Posted by James Pearce 7 years ago

Hi Jeff, I was just making it clear that when I mentioned that in the article, it was merely as a developer's diversion rather than something I expected users to do.

I'm surprised if users have the faintest clue what they're doing when they toggle such things - or what impact it will have on the made-for-mobile and made-for-desktop sites they visit.

I'd love to know how many average mobile users know even what a user-agent is. Or hey!

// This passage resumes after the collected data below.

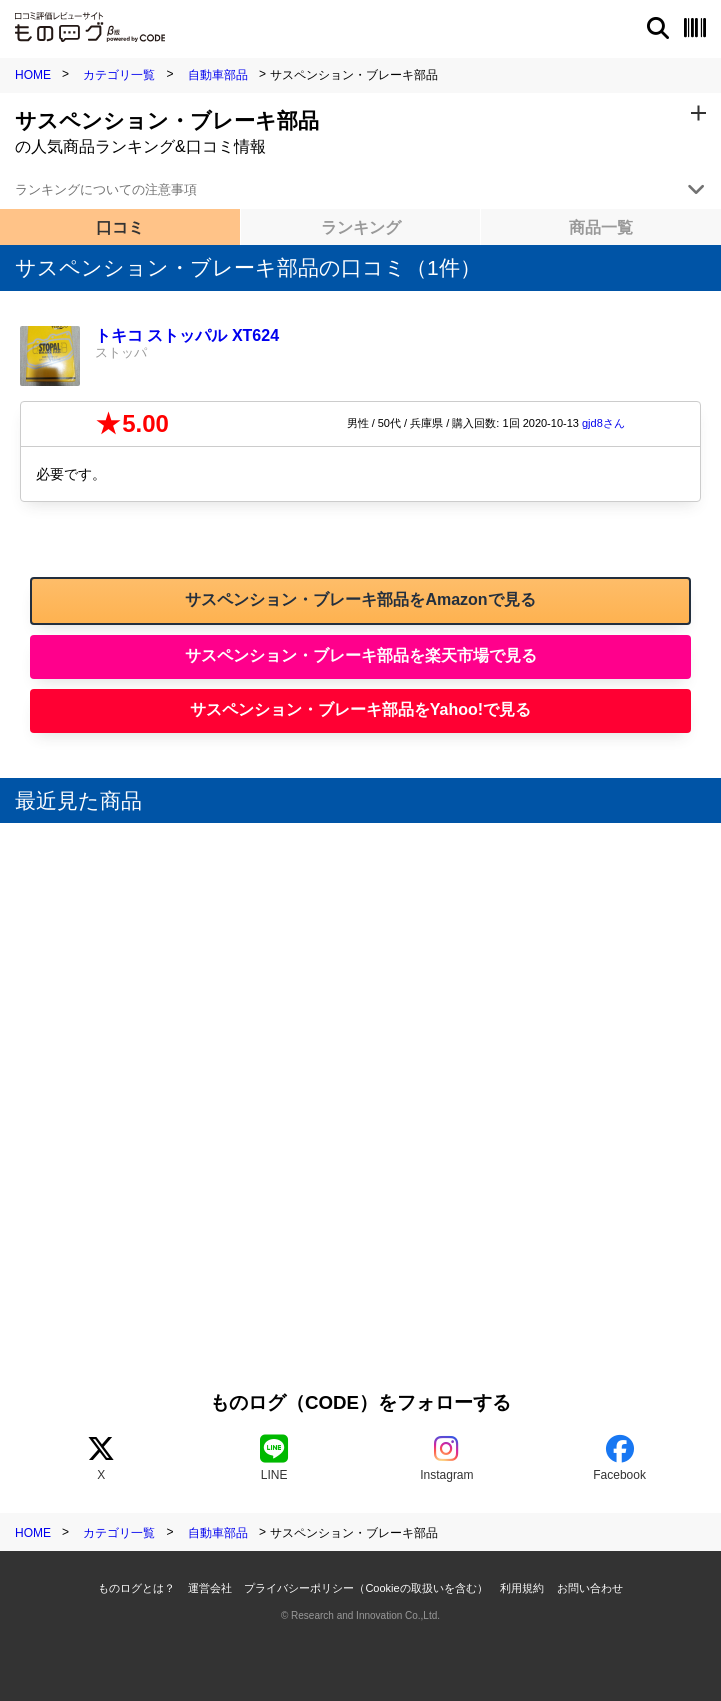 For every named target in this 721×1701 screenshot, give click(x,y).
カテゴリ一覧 (119, 75)
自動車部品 (218, 75)
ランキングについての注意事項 (106, 189)
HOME (33, 75) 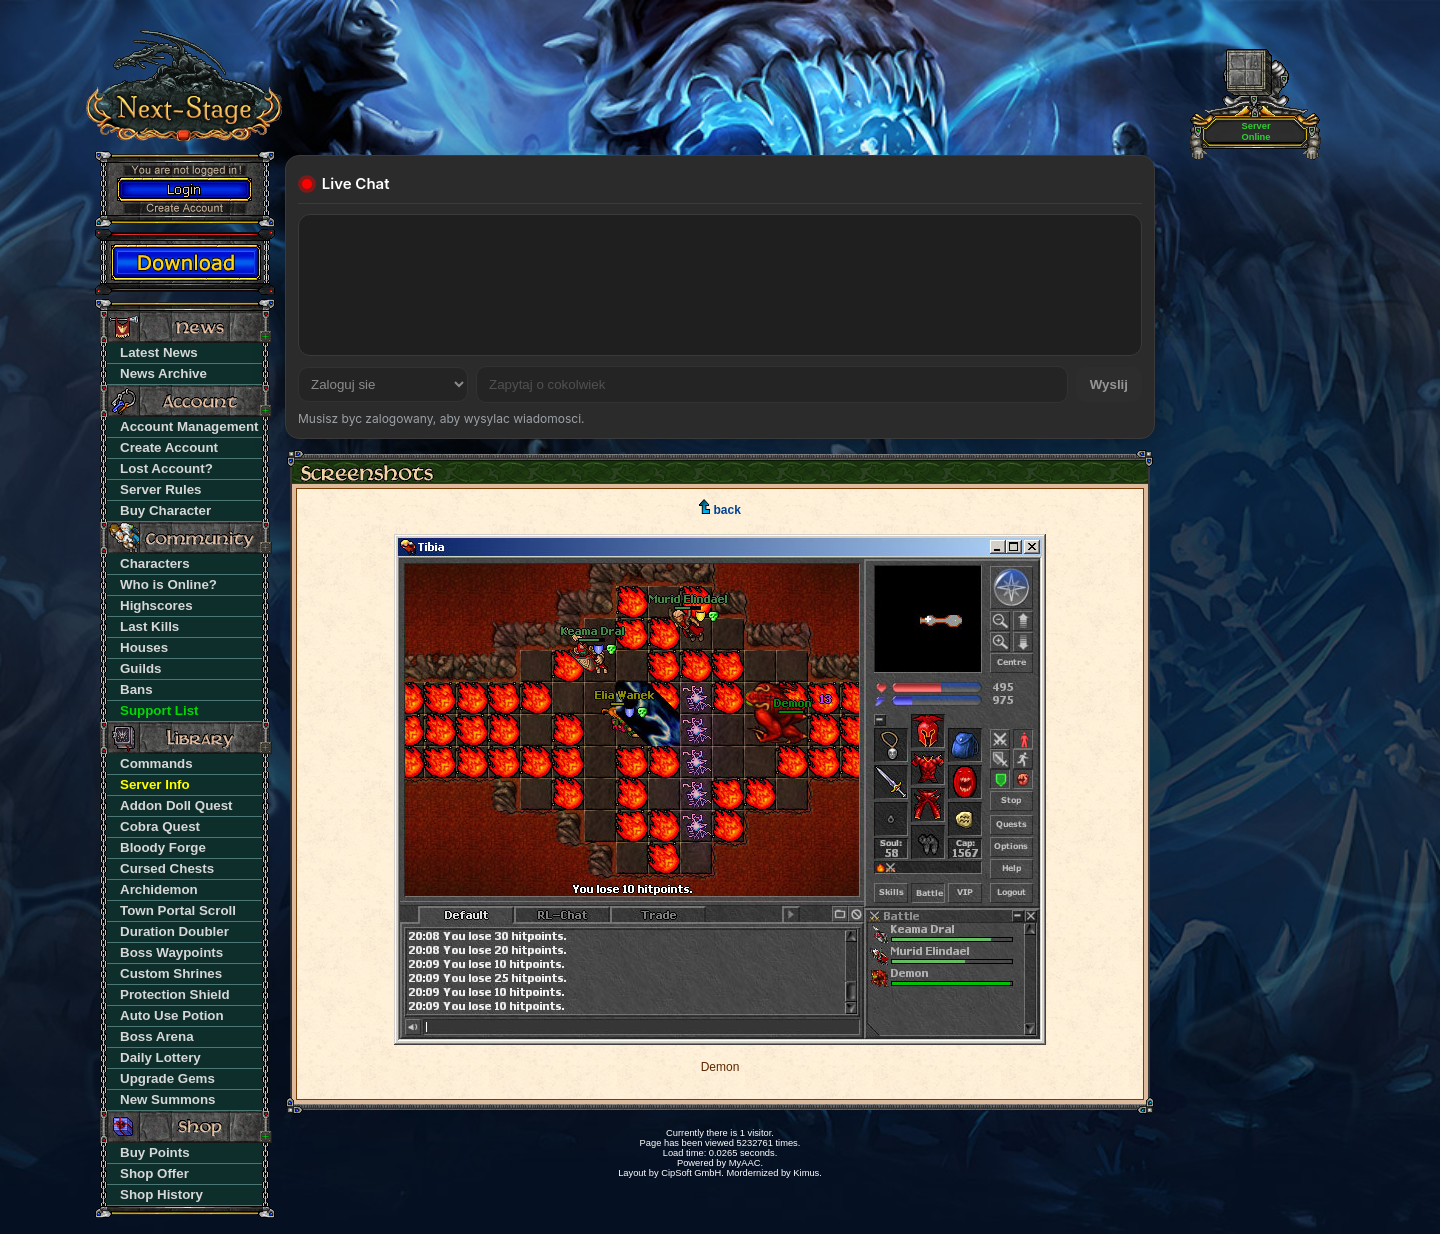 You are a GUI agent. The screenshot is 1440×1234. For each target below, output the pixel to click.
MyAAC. (746, 1163)
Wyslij (1109, 384)
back (720, 510)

Even HTTP ;-)

I'd also like to think that a single button on the site itself is easier than "menu - settings - advanced - user-agent - toggle - ok - ok - ok - ok - ok - refresh"

(I'm joking a little but you know what I mean)


Posted by jlbruno 7 years ago


I don't expect that the users would understand the technical aspect of what they are doing.

The button to do this switch on the Instinct is not buried in a menu. Check out the's the third button down on the left.

It either looks like a big desktop monitor, or a cell phone. Clicking it is 'supposed' to switch between mobile and standard version of the site.

Posted by James Pearce 7 years ago

hey - yes, that looks cool ;-)

Posted by admin 6 years ago

Part 2 now available here

Posted by daniel.reyes 6 years ago

Interesting article... but when trying to print it (using Firefox 3) only prints front page. That is, until the end of the first paragraph of "The convenience of convention". Somebody knows why this happens ? Thanks. Whit IE7 print ok.